Saved entries
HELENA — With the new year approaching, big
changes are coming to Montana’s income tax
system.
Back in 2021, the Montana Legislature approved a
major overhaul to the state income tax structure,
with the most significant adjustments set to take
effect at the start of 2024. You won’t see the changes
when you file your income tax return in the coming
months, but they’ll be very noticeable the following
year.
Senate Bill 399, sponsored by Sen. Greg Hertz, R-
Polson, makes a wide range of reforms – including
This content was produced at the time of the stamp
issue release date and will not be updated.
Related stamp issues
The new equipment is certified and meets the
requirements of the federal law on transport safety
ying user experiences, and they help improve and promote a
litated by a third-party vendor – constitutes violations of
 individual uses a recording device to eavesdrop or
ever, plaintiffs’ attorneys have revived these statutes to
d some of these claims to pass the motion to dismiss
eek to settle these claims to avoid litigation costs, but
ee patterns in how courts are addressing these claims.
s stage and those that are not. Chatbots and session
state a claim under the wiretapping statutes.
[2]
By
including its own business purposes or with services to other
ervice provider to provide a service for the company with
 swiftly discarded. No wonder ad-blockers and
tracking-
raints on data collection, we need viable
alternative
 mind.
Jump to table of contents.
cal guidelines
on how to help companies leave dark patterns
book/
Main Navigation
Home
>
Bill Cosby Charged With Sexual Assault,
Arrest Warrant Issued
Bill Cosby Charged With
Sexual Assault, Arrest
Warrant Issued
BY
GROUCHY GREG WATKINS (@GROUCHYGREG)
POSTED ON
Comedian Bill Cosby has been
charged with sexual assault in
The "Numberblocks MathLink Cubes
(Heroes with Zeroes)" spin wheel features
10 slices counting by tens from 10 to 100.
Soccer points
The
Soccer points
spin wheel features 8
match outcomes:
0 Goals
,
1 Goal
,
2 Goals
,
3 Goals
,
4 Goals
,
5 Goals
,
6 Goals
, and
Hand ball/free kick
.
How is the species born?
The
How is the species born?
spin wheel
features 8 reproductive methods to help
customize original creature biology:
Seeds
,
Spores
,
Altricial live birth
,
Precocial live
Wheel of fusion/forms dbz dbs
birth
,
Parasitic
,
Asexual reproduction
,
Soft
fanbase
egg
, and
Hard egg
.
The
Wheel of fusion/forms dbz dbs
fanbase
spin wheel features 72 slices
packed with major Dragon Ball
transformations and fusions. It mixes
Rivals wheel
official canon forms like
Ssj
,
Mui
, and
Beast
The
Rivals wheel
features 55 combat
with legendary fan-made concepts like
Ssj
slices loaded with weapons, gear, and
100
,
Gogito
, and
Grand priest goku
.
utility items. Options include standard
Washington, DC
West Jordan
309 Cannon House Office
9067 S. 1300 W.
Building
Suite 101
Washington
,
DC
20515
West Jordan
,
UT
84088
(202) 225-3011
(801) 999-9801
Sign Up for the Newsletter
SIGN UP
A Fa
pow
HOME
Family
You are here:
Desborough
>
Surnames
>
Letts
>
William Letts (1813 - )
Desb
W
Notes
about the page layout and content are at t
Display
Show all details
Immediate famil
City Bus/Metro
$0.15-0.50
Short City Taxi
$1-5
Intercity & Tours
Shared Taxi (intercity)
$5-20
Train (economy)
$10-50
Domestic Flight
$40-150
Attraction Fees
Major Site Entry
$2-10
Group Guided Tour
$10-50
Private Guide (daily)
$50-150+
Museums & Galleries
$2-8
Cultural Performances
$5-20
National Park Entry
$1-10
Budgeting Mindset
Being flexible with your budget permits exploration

Description of the task: Reply with the number of lines in the data that include the string "patterns" and nothing else.

Result of this task: 2